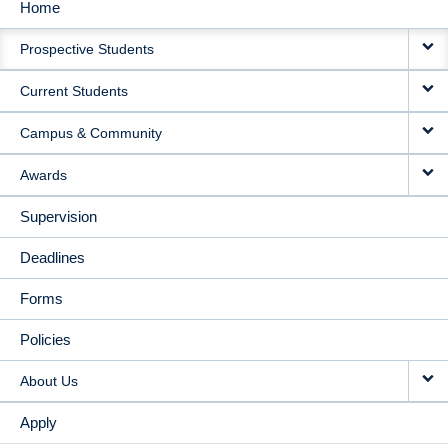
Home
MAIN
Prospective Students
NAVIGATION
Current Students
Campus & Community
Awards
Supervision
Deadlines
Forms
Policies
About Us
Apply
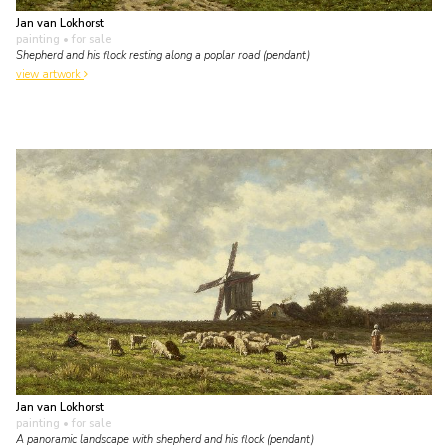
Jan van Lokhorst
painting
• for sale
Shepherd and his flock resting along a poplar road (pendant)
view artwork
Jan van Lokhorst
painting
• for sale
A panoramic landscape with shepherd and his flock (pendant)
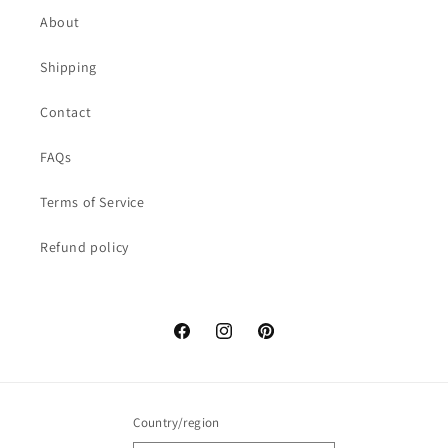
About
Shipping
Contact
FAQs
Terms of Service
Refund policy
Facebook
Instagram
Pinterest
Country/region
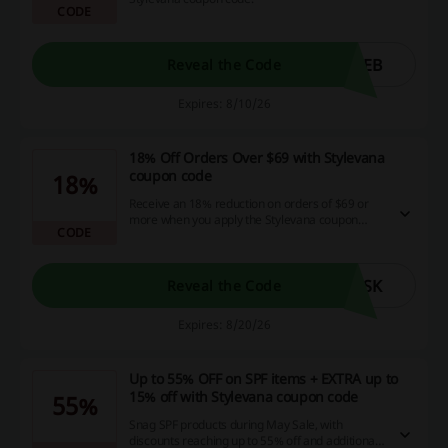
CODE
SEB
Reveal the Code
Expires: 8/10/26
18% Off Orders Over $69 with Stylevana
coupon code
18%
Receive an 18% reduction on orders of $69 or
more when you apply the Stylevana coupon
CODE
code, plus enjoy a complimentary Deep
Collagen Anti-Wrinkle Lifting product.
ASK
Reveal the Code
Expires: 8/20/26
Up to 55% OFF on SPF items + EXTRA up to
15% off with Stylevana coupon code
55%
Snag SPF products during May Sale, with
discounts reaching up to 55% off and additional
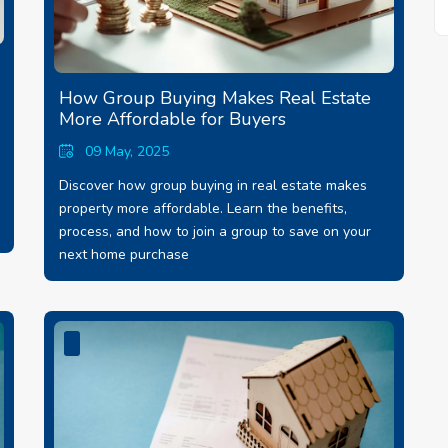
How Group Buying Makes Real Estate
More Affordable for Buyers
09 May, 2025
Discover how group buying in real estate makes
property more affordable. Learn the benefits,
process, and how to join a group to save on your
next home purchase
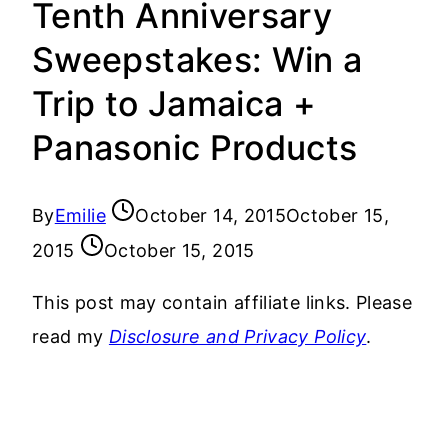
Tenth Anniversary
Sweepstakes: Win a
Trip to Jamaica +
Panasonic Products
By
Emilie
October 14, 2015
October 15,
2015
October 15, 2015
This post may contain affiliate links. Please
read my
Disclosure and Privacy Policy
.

· · · · · · ·

- **EXERCISE DIRECTIONS**: The data above should be repeated in full and exactly, with no pictures carried over.

- **YOUR RESPONSE**:
Home
MAIN
Prospective Students
NAVIGATION
Current Students
Campus & Community
Awards
Supervision
Deadlines
Forms
Policies
About Us
Apply
Jan van Lokhorst
painting
• for sale
Shepherd and his flock resting along a poplar road (pendant)
view artwork
Jan van Lokhorst
painting
• for sale
A panoramic landscape with shepherd and his flock (pendant)
About
Shipping
Contact
FAQs
Terms of Service
Refund policy
Facebook
Instagram
Pinterest
Country/region
CODE
SEB
Reveal the Code
Expires: 8/10/26
18% Off Orders Over $69 with Stylevana
coupon code
18%
Receive an 18% reduction on orders of $69 or
more when you apply the Stylevana coupon
CODE
code, plus enjoy a complimentary Deep
Collagen Anti-Wrinkle Lifting product.
ASK
Reveal the Code
Expires: 8/20/26
Up to 55% OFF on SPF items + EXTRA up to
15% off with Stylevana coupon code
55%
Snag SPF products during May Sale, with
discounts reaching up to 55% off and additional
How Group Buying Makes Real Estate
More Affordable for Buyers
09 May, 2025
Discover how group buying in real estate makes
property more affordable. Learn the benefits,
process, and how to join a group to save on your
next home purchase
Tenth Anniversary
Sweepstakes: Win a
Trip to Jamaica +
Panasonic Products
By
Emilie
October 14, 2015
October 15,
2015
October 15, 2015
This post may contain affiliate links. Please
read my
Disclosure and Privacy Policy
.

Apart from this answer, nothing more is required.